Zaterdagavond, het perfecte moment om een wedstrijd in de lagere klassen van het Belgisch voetbal mee te pikken. Deze week viel mijn oog op een kraker tussen twee van de mooiste traditieclubs in Vlaanderen. Met Racing Mechelen en Berchem Sport stonden twee clubs tegenover elkaar die respectievelijk stamnummers 24 en 28 dragen. Twee gevallen, maar daarom niet minder aantrekkelijke grootheden uit een ver verleden. En dus trok ik naar het Oscar Vankesbeeckstadion, een parel die je teruggooit in de tijd.

Het Oscar Vankesbeeckstadion van Racing Mechelen, genoemd naar de gelijknamige oud-voorzitter, staat hoog op het lijstje van menig ‘vincker’ in de wereld van het groundhoppen. De wedstrijd tegen Berchem Sport was dan ook een perfect excuus om de warmte van mijn zetel achter te laten en vrouwlief het droeve nieuws te melden dat ik toch niet blijf eten.

Je ziet de ‘floodlights’ al van ver uittorenen boven de gebouwen. Wanneer je de wandeling inzet, krijg je een heel Engels gevoel. De kleine arbeiderswoningen die rond het stadion staan, lijken weggeplukt uit een oude film.

Omdat het niet de eerste keer was dat ik hier een wedstrijd meepikte, wou ik eens kijken hoe het perspectief van de uit fans eruitziet. Om een kaartje te kopen, moest je een goede halve meter bukken. In dat gat in de muur zit dan een lieve oudere man die je voor elf euro een ticketje bezorgt. We waren binnen.

De wedstrijd zelf was niet veel soeps. Vrij veel middenveldvoetbal en slechte passes. Toch kwamen de Racing Boys snel op voorsprong. Berchem Sport had zoals vaak een hoop volk bij en die tegengoal kon de sfeer zeker niet drukken.

Van de overzijde ziet de hoofdtribune er nog mooier uit. Jammer dat het staangedeelte links naast de tribune niet meer in gebruik is. Achter de goal staat een groot flatgebouw waar een hoop mensen vanop hun terrasje gezellig de wedstrijd bekijken met een biertje erbij. Dat is zo ondenkbaar bij grotere clubs en heeft iets geweldig puurs.
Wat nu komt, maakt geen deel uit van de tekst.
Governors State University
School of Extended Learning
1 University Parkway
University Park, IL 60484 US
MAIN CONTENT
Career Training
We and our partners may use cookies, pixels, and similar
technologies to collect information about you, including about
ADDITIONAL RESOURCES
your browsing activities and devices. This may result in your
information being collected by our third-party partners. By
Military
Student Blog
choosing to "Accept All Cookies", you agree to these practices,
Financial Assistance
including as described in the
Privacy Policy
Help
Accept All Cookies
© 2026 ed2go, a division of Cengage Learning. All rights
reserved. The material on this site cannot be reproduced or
De wedstrijd kabbelde verder en de score dikte verder aan tot 3-0. Dat werkte een beetje op mijn maag, en op die van ettelijke andere supporters. Er was echter niets te verkrijgen, tot een paar vriendelijke stewards kwamen aanlopen met hopen hamburgers in kartonnen dozen. Qua klantenservice kon dat zeker tellen!

Ik besloot dan vlak na het laatste fluitsignaal toch nog even de nostalgie te gaan opsnuiven aan de overkant. Tijdens mijn wandeling hoorde ik de supporters van de uitploeg nog hevig zingen. De uitslag is maar de uitslag, en zoals ze bij Berchem zeggen: “Wij winnen toch.”
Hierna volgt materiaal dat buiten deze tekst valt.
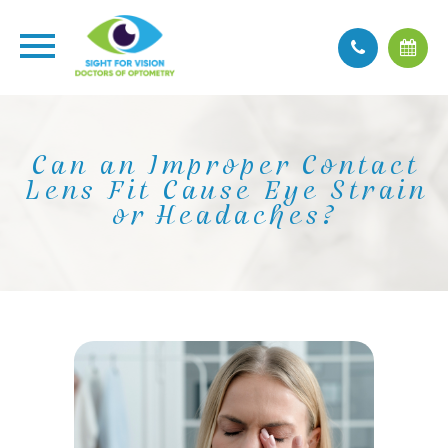
Can an Improper Contact
Lens Fit Cause Eye Strain
or Headaches?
Eenmaal je rond bent, word je begroet door een prachtige poort. Overal zijn er muurschilderingen en de hoofdtribune is van een ongekende schoonheid. Ook wijlen Rik De Saedeleer mag als clubicoon niet ontbreken. De legendarische ‘Daar is ‘em’ staat vereeuwigd op de betonnen platen rond het veld. Boven de spelerstunnel staat in het groot de leuze van de club geschreven: ‘Waar een wil is, is een weg.’ Kijk je links, rechts, boven of onder, je stoot hier overal op historie en nostalgie. De club mag dan misschien niet meer de hoogste toppen scheren, het blijft een hoogvlieger en een must-see.
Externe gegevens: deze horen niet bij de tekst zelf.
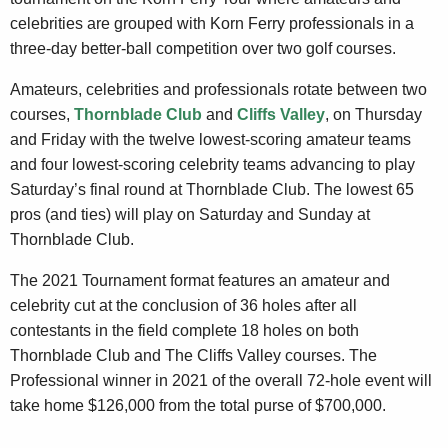
celebrities are grouped with Korn Ferry professionals in a
three-day better-ball competition over two golf courses.
Amateurs, celebrities and professionals rotate between two
courses,
Thornblade Club
and
Cliffs Valley
, on Thursday
and Friday with the twelve lowest-scoring amateur teams
and four lowest-scoring celebrity teams advancing to play
Saturday’s final round at Thornblade Club. The lowest 65
pros (and ties) will play on Saturday and Sunday at
Thornblade Club.
The 2021 Tournament format features an amateur and
celebrity cut at the conclusion of 36 holes after all
contestants in the field complete 18 holes on both
Thornblade Club and The Cliffs Valley courses. The
Professional winner in 2021 of the overall 72-hole event will
take home $126,000 from the total purse of $700,000.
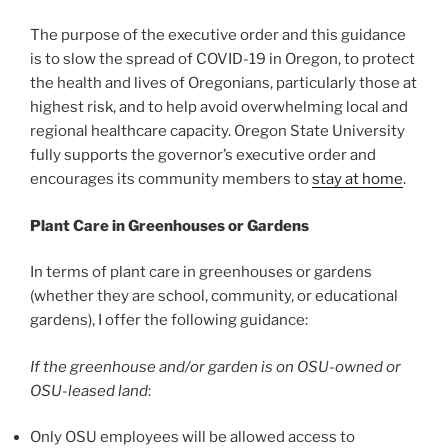
The purpose of the executive order and this guidance
is to slow the spread of COVID-19 in Oregon, to protect
the health and lives of Oregonians, particularly those at
highest risk, and to help avoid overwhelming local and
regional healthcare capacity. Oregon State University
fully supports the governor’s executive order and
encourages its community members to
stay at home
.
Plant Care in Greenhouses or Gardens
In terms of plant care in greenhouses or gardens
(whether they are school, community, or educational
gardens), I offer the following guidance:
If the greenhouse and/or garden is on OSU-owned or
OSU-leased land
:
Only OSU employees will be allowed access to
Nog een biertje later beslis ik om weer huiswaarts te keren. De Berchemfans begeleiden me naar buiten onder een luid gezang, ook al is de wedstrijd ondertussen al 30 minuten afgelopen. Voor zover ik weet zouden er plannen zijn om het stadion te slopen en op dezelfde plaats een nieuw te zetten. Of dat er ook van gaat komen, weet ik echter niet. Twijfel alleszins niet als je de Racing hier nog aan het werk wil zien. Traditie en folklore zijn dingen die we hoog in het vaandel moeten dragen en het Oscar Vankesbeeckstadion is een oude reus die die kernwaarden van de sport perfect in de verf zet.